#### WHAT IS NEEDED:
Restate every record exactly, with nothing skipped.

━━━━━ RECORDS PROVIDED ━━━━━

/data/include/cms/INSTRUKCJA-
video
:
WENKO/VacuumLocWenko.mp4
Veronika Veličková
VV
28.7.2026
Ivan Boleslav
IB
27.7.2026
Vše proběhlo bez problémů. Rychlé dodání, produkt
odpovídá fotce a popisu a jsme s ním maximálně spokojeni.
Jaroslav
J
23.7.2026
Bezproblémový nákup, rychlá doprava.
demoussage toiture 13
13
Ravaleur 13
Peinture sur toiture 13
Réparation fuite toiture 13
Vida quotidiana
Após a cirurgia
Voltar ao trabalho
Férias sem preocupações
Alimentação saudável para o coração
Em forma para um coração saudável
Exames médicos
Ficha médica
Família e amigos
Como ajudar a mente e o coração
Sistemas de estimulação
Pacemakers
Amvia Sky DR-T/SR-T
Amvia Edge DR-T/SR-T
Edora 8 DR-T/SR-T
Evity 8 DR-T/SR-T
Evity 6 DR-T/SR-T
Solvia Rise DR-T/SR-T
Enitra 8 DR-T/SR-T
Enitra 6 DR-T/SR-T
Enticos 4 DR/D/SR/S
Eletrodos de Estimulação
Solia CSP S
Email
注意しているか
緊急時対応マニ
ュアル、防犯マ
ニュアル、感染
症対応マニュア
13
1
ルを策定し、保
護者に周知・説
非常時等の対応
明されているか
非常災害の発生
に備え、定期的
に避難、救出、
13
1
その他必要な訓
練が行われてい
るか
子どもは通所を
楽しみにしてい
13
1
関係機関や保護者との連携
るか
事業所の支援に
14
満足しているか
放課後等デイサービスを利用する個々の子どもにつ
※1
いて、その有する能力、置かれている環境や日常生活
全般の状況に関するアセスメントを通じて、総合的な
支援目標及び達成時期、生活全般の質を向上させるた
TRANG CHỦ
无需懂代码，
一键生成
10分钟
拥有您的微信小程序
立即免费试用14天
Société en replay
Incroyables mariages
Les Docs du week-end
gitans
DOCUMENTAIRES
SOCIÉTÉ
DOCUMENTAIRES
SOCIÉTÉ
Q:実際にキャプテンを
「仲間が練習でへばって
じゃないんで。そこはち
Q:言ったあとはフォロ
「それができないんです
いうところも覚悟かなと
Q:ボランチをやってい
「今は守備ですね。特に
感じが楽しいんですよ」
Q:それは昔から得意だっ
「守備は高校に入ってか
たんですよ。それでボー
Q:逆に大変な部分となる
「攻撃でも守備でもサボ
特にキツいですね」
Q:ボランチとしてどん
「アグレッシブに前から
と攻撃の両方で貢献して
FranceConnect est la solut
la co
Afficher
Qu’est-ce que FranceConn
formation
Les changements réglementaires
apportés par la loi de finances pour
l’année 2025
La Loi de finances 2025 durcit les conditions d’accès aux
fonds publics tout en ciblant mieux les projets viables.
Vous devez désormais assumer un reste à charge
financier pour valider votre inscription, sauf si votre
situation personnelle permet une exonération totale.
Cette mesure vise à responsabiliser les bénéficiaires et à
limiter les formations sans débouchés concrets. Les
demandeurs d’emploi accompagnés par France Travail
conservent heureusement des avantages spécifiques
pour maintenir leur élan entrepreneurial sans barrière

━━━━━

#### WRITTEN ANSWER:
/data/include/cms/INSTRUKCJA-
video
:
WENKO/VacuumLocWenko.mp4
Veronika Veličková
VV
28.7.2026
Ivan Boleslav
IB
27.7.2026
Vše proběhlo bez problémů. Rychlé dodání, produkt
odpovídá fotce a popisu a jsme s ním maximálně spokojeni.
Jaroslav
J
23.7.2026
Bezproblémový nákup, rychlá doprava.
demoussage toiture 13
13
Ravaleur 13
Peinture sur toiture 13
Réparation fuite toiture 13
Vida quotidiana
Após a cirurgia
Voltar ao trabalho
Férias sem preocupações
Alimentação saudável para o coração
Em forma para um coração saudável
Exames médicos
Ficha médica
Família e amigos
Como ajudar a mente e o coração
Sistemas de estimulação
Pacemakers
Amvia Sky DR-T/SR-T
Amvia Edge DR-T/SR-T
Edora 8 DR-T/SR-T
Evity 8 DR-T/SR-T
Evity 6 DR-T/SR-T
Solvia Rise DR-T/SR-T
Enitra 8 DR-T/SR-T
Enitra 6 DR-T/SR-T
Enticos 4 DR/D/SR/S
Eletrodos de Estimulação
Solia CSP S
Email
注意しているか
緊急時対応マニ
ュアル、防犯マ
ニュアル、感染
症対応マニュア
13
1
ルを策定し、保
護者に周知・説
非常時等の対応
明されているか
非常災害の発生
に備え、定期的
に避難、救出、
13
1
その他必要な訓
練が行われてい
るか
子どもは通所を
楽しみにしてい
13
1
関係機関や保護者との連携
るか
事業所の支援に
14
満足しているか
放課後等デイサービスを利用する個々の子どもにつ
※1
いて、その有する能力、置かれている環境や日常生活
全般の状況に関するアセスメントを通じて、総合的な
支援目標及び達成時期、生活全般の質を向上させるた
TRANG CHỦ
无需懂代码，
一键生成
10分钟
拥有您的微信小程序
立即免费试用14天
Société en replay
Incroyables mariages
Les Docs du week-end
gitans
DOCUMENTAIRES
SOCIÉTÉ
DOCUMENTAIRES
SOCIÉTÉ
Q:実際にキャプテンを
「仲間が練習でへばって
じゃないんで。そこはち
Q:言ったあとはフォロ
「それができないんです
いうところも覚悟かなと
Q:ボランチをやってい
「今は守備ですね。特に
感じが楽しいんですよ」
Q:それは昔から得意だっ
「守備は高校に入ってか
たんですよ。それでボー
Q:逆に大変な部分となる
「攻撃でも守備でもサボ
特にキツいですね」
Q:ボランチとしてどん
「アグレッシブに前から
と攻撃の両方で貢献して
FranceConnect est la solut
la co
Afficher
Qu’est-ce que FranceConn
formation
Les changements réglementaires
apportés par la loi de finances pour
l’année 2025
La Loi de finances 2025 durcit les conditions d’accès aux
fonds publics tout en ciblant mieux les projets viables.
Vous devez désormais assumer un reste à charge
financier pour valider votre inscription, sauf si votre
situation personnelle permet une exonération totale.
Cette mesure vise à responsabiliser les bénéficiaires et à
limiter les formations sans débouchés concrets. Les
demandeurs d’emploi accompagnés par France Travail
conservent heureusement des avantages spécifiques
pour maintenir leur élan entrepreneurial sans barrière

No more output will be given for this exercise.